La démultiplication des cyberopérations – en-dessous du seuil de la guerre comme au delà  – soulève de graves questions quant à l’avenir de la sécurité alliée et, plus largement, sur la conduite de la guerre. Comme le constate le nouveau concept stratégique de l’OTAN, « le cyberespace est le théâtre d’une contestation permanente ». Dans ce domaine, les Alliés sont aujourd’hui confrontés à « des acteurs malveillants [cherchant] à endommager nos infrastructures d’importance critique, à perturber le fonctionnement de nos services publics, à dérober des renseignements, à voler des contenus soumis à la propriété intellectuelle ou à entraver nos activités militaires ». À cette liste, on pourrait ajouter la perturbation de l’économie et la fracturation de la société civile.
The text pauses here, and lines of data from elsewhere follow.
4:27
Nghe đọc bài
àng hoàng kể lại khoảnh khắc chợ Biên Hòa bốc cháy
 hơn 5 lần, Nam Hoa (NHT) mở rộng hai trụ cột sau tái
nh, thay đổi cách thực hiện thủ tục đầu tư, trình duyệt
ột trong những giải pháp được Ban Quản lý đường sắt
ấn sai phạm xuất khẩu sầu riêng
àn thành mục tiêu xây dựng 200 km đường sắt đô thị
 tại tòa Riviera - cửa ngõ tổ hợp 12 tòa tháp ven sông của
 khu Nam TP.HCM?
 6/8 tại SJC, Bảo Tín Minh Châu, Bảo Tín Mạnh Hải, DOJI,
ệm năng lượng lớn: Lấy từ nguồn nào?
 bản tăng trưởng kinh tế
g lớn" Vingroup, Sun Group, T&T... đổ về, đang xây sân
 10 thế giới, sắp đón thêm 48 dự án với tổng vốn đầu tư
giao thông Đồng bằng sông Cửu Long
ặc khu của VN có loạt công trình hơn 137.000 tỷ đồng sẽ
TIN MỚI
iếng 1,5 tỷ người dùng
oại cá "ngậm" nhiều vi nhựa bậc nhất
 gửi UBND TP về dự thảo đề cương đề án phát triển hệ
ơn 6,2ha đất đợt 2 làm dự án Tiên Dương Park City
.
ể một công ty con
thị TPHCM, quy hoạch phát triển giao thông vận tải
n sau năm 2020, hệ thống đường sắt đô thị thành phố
En effet, cet enjeu grandit avec la dépendance croissante aux réseaux numériques, laquelle, d’après les experts du secteur, étend de plus en plus la « surface d’attaque » à laquelle sont confrontés les Alliés.

Par conséquent, défendre les infrastructures critiques, les marchés financiers et même la stabilité sociale contre les cyberattaques devient de plus en plus complexe et revêt une importance de plus en plus vitale. À l’heure où elles intègrent dans leurs arsenaux des moyens destinés à de nouveaux types d’opérations et apprennent à lancer des attaques numériques ainsi qu’à défendre des matériels, des armes et des structures de commandement et de contrôle de plus en plus « intelligents », les forces armées du monde entier sont confrontées à la nécessité de revoir leurs doctrines. En outre, les gouvernements et le secteur privé doivent investir dans le savoir-faire et les capacités qui leur permettront de protéger leurs réseaux.
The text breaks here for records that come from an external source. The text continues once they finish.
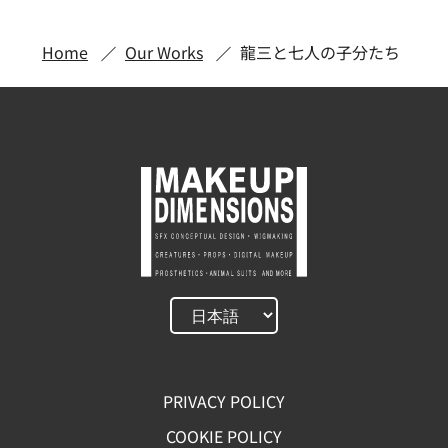
Home
Our Works
龍三と七人の子分たち
PRIVACY POLICY
COOKIE POLICY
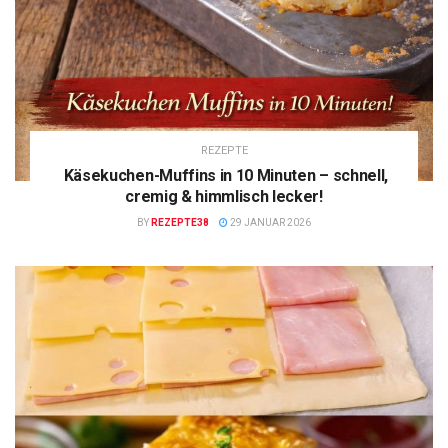
REZEPTE
Käsekuchen-Muffins in 10 Minuten – schnell,
cremig & himmlisch lecker!
BY
REZEPTE38
29 JANUAR 2026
Le présent rapport fait le point sur les concepts techniques, les auteurs de la menace et les grandes thématiques qui dominent aujourd’hui le débat sur les cyberconflits. 

Il s’efforce de baliser le débat parlementaire transatlantique sur ces différents aspects, à l’heure où l’OTAN porte une attention croissante aux défis liés au cyberespace. Ces dernières années, l’Alliance a adopté une politique globale sur la cyberdéfense et réaffirmé l’essence de l’article 5 du Traité atlantique. Ce thème a largement été abordé tout au long du sommet de Madrid 2022, et une attention particulière lui est accordée dans les conclusions de celui-ci.
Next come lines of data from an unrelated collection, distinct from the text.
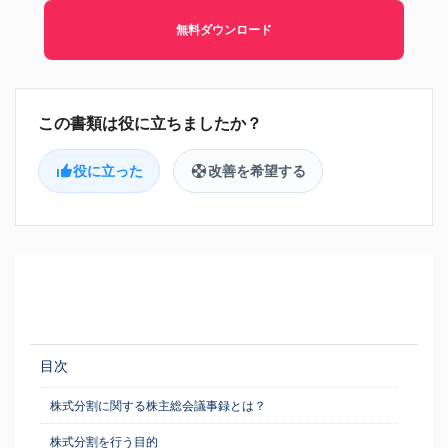
無料ダウンロード
役に立った
改善を希望する
目次
株式分割に関する株主総会議事録とは？
株式分割を行う目的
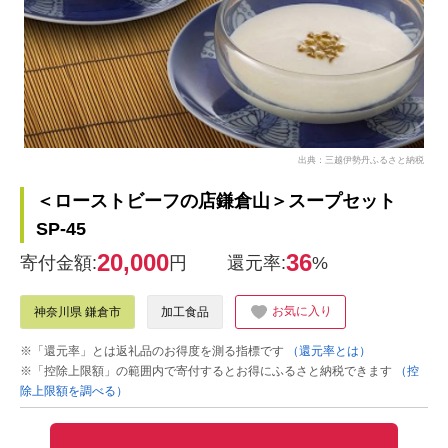
出典：三越伊勢丹ふるさと納税
＜ローストビーフの店鎌倉山＞スープセット
SP-45
20,000
36
寄付金額:
円
還元率:
%
お気に入り
神奈川県 鎌倉市
加工食品
※「還元率」とは返礼品のお得度を測る指標です
（還元率とは）
※「控除上限額」の範囲内で寄付するとお得にふるさと納税できます
（控
除上限額を調べる）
Le présent rapport commence donc par une définition claire de la logique sous-tendant les cybereffets. Il aborde ensuite les retombées de plus en plus nombreuses, en termes de conduite de la guerre, de cyberattaques dopées par les technologies émergentes, ainsi que les nombreux défis qui en découlent dans les domaines juridique et opérationnel. Il évoque ensuite les doctrines et capacités cyber des deux grandes rivales de l’OTAN dans le cyberespace - la Chine et la Russie -, avant de présenter un aperçu des politiques de l’OTAN liées à la cyberdéfense, en vigueur et en cours d’évolution. Enfin, il livre brièvement quelques réflexions préliminaires sur les cybereffets constatés dans le cadre de la guerre Russie-Ukraine ainsi que sur les conclusions du sommet de Madrid sur ce point.

Étant donné la nature des progrès technologiques, il ne fait guère de doute que le cyberespace tourne peu à peu en véritable domaine de confrontation. Il incombe donc aux parlementaires de l’OTAN d’œuvrer ensemble au maintien et à l’augmentation des investissements dans l’interopérabilité des cyberforces alliées. Ces mêmes parlementaires devront également, au travers d’une coopération et d’un dialogue plus poussés, faire en sorte que les forces armées et les gouvernements, mais aussi le secteur privé et la société civile, soient au fait des tenants et aboutissants des cyberattaques et de la défense face à ces dernières. En conclusion, le rapport nous rappelle que la mise en place d’une cyberdéfense transatlantique résiliente suppose l’établissement d’un terrain d’entente sur les cadres juridiques applicables à cet espace, l’attribution des cyberincidents et leur prise en charge à l’échelle de l’Alliance ; ainsi qu’une collaboration avec des partenaires équipés pour renforcer les cyberdéfenses collectives ou en demande d’un soutien en urgence – comme l’Ukraine.